Find the best configuration for each metric without rerunning the search:

for metric in ["accuracy", "balanced_accuracy", "f1_macro"]:
    best = results.sort_values(f"rank_test_{metric}").iloc[0]
    print(f"\nBest by {metric}:")
    print(f"  score = {best[f'mean_test_{metric}']:.4f}")
    print(f"  params = {best['params']}")

This is useful when you want to compare what configuration each metric would select after a single search run.

Change the Refit Metric

refit must be set before calling fit — it controls which metric the GA optimizes during the search, not just which score is returned. If you want a different refit metric, run the search again with a different refit value.

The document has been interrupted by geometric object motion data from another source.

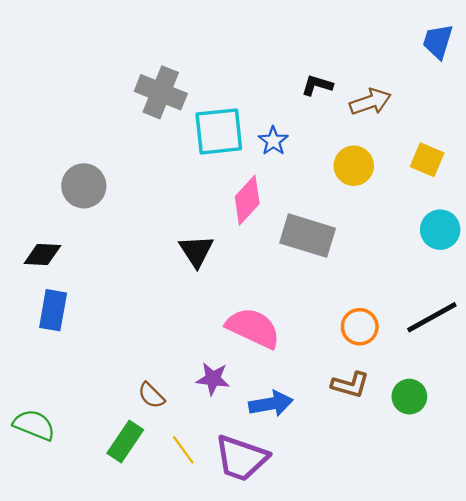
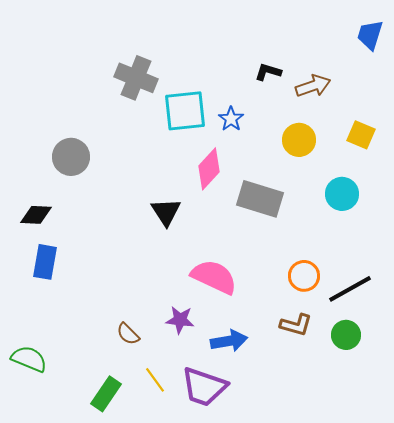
cyan circle: (440, 230) -> (342, 194), moved
black line: (432, 317) -> (350, 289), moved
green rectangle: (125, 442) -> (106, 394), moved

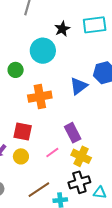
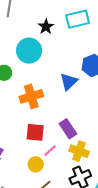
red square: (23, 131) -> (35, 132), moved
yellow circle: (21, 156) -> (36, 164), moved

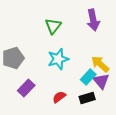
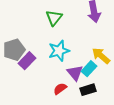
purple triangle: (101, 81) -> (75, 73), moved
purple rectangle: (26, 88) -> (27, 61), moved

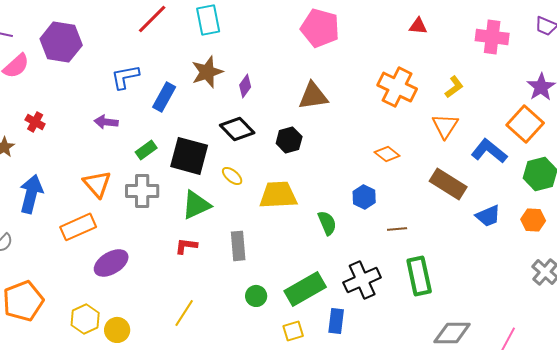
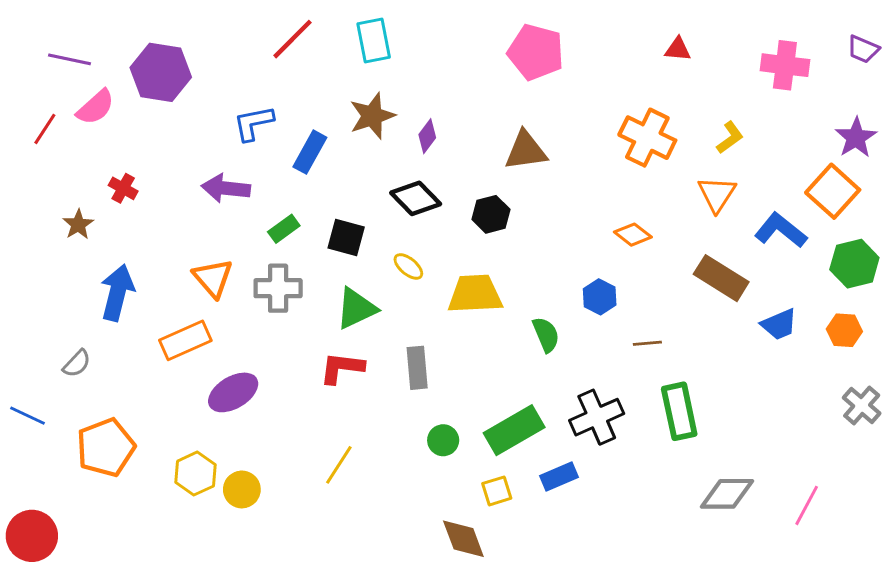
purple arrow: (106, 122) -> (226, 188), size x1.4
black square: (189, 156) -> (346, 238), size x0.7
red L-shape: (186, 246) -> (342, 368), size x1.4
blue rectangle: (336, 321) -> (559, 476), turned 60

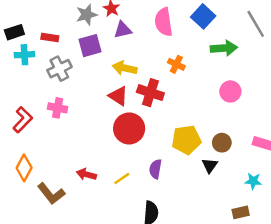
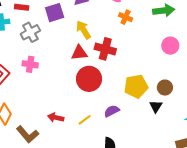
orange cross: (176, 64) -> (126, 17), moved
yellow arrow: (125, 68) -> (83, 30), turned 48
red triangle: (118, 96) -> (79, 53), turned -36
purple semicircle: (155, 169) -> (112, 111), turned 56

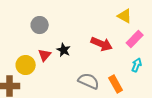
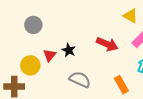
gray circle: (40, 25) -> (33, 25), moved
gray semicircle: (89, 81) -> (80, 80), moved

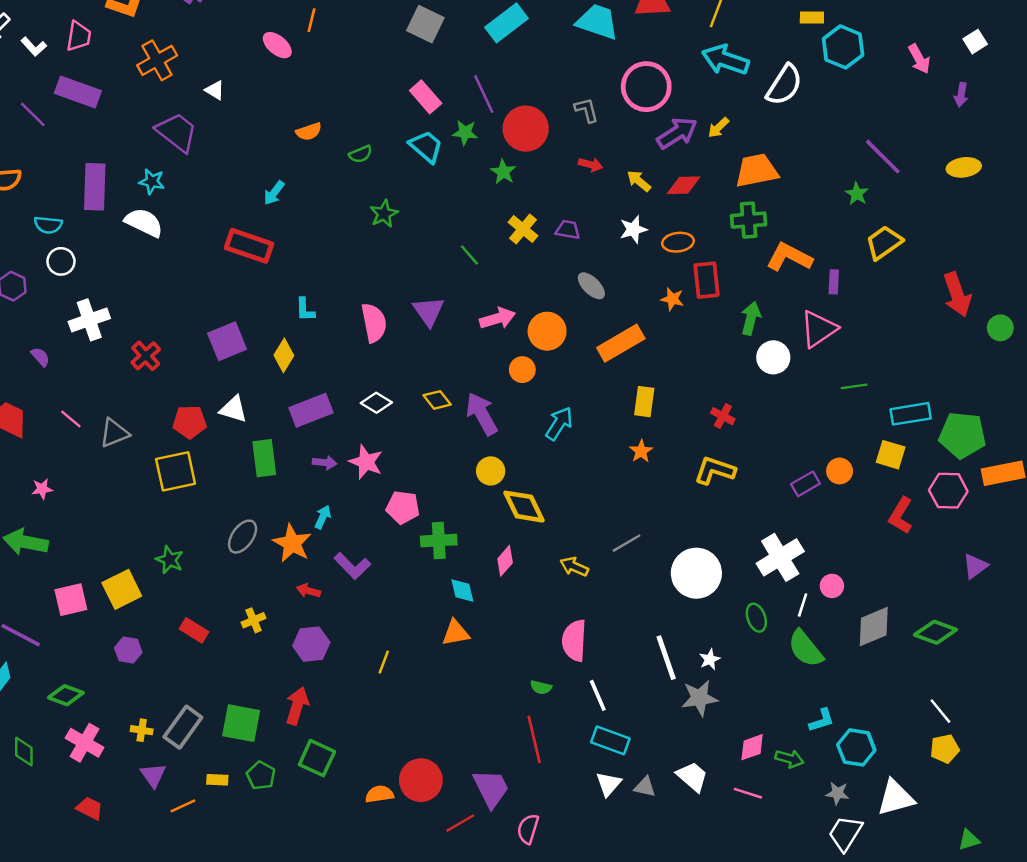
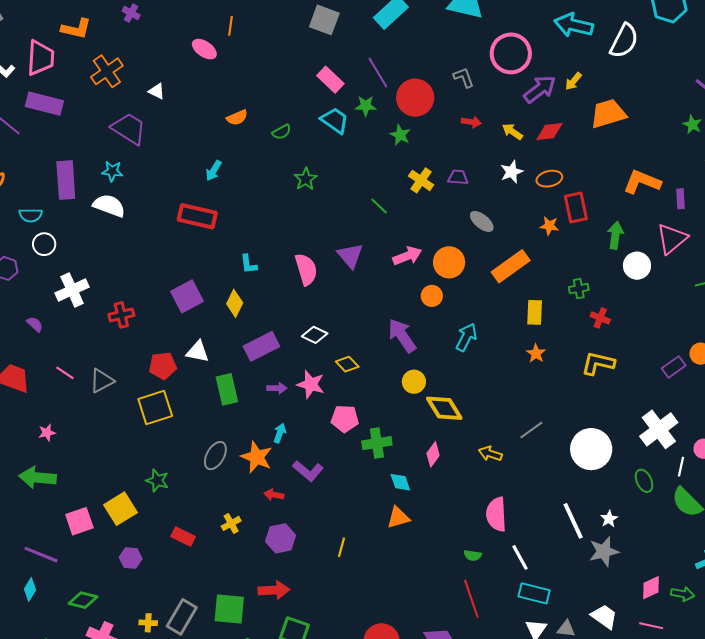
pink trapezoid: (79, 36) -> (41, 58), size x1.4
green cross: (749, 220) -> (579, 289), moved, size x0.7
red cross: (146, 356) -> (121, 315), turned 35
yellow diamond: (437, 400) -> (347, 364), moved
red arrow: (297, 706) -> (274, 590), turned 76

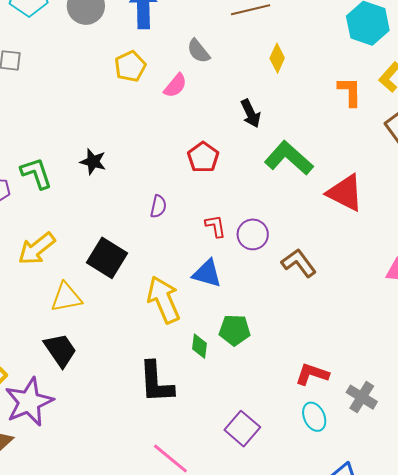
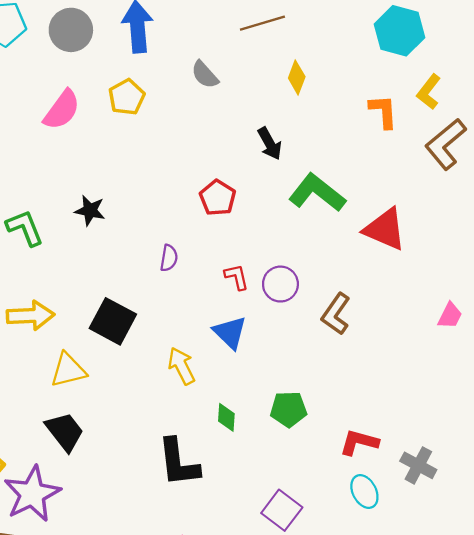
pink semicircle: (175, 86) -> (62, 110), moved, size x1.4
yellow arrow: (37, 249) -> (30, 316), turned -141
brown L-shape: (299, 263) -> (336, 314), turned -105
blue triangle: (207, 273) -> (230, 332), turned 32
yellow arrow: (164, 300) -> (181, 366), size x0.7
green pentagon: (235, 330) -> (289, 409), moved

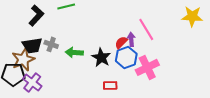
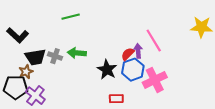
black L-shape: (36, 15) -> (18, 35), moved, turned 90
green arrow: (74, 52) -> (77, 53), moved
brown star: (23, 59) -> (26, 72), size x0.6

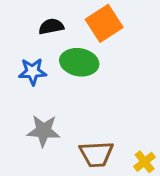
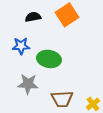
green ellipse: (79, 62) -> (49, 59), moved

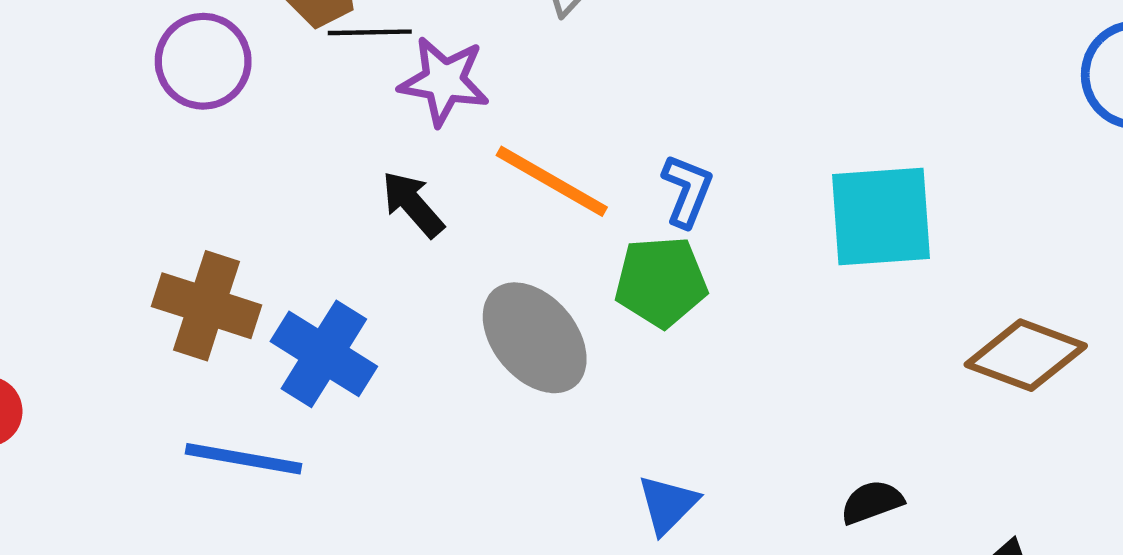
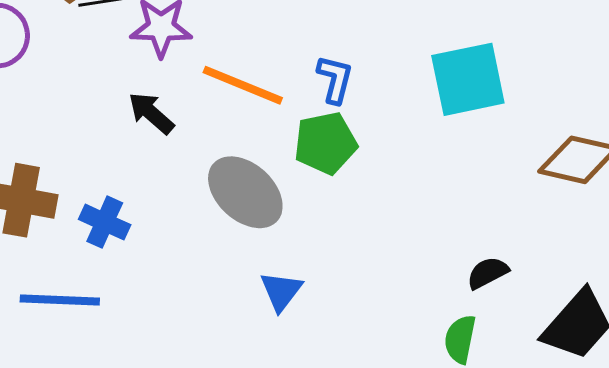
blue cross: (324, 354) -> (105, 222), size x0.7
blue triangle: (668, 504) -> (281, 291), moved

For a quick comparison without refitting, you can manually inspect cv_results_ and build a new estimator from the best parameters for any metric:

from sklearn.base import clone

# Best parameters by f1_macro, even though search refitted on balanced_accuracy
best_row = results.sort_values("rank_test_f1_macro").iloc[0]
alt_params = best_row["params"]

alt_model = clone(model).set_params(**alt_params)
alt_model.fit(X_train, y_train)
print("F1-macro selected model accuracy:", accuracy_score(y_test, alt_model.predict(X_test)))

Practical Notes

The refit metric is the only one used to rank candidates during the genetic search. The other metrics are recorded but do not influence selection, crossover, or mutation.
best_estimator_, best_params_, and best_score_ always refer to the refit metric.
Use cv_results_ to inspect tradeoffs after fitting. There is no need to rerun the search to see how different metrics would rank the same candidates.
For regression, use negative scorers: "neg_root_mean_squared_error", "neg_mean_absolute_error". The GA maximizes by default, so these scorers produce correct rankings when used as the refit target.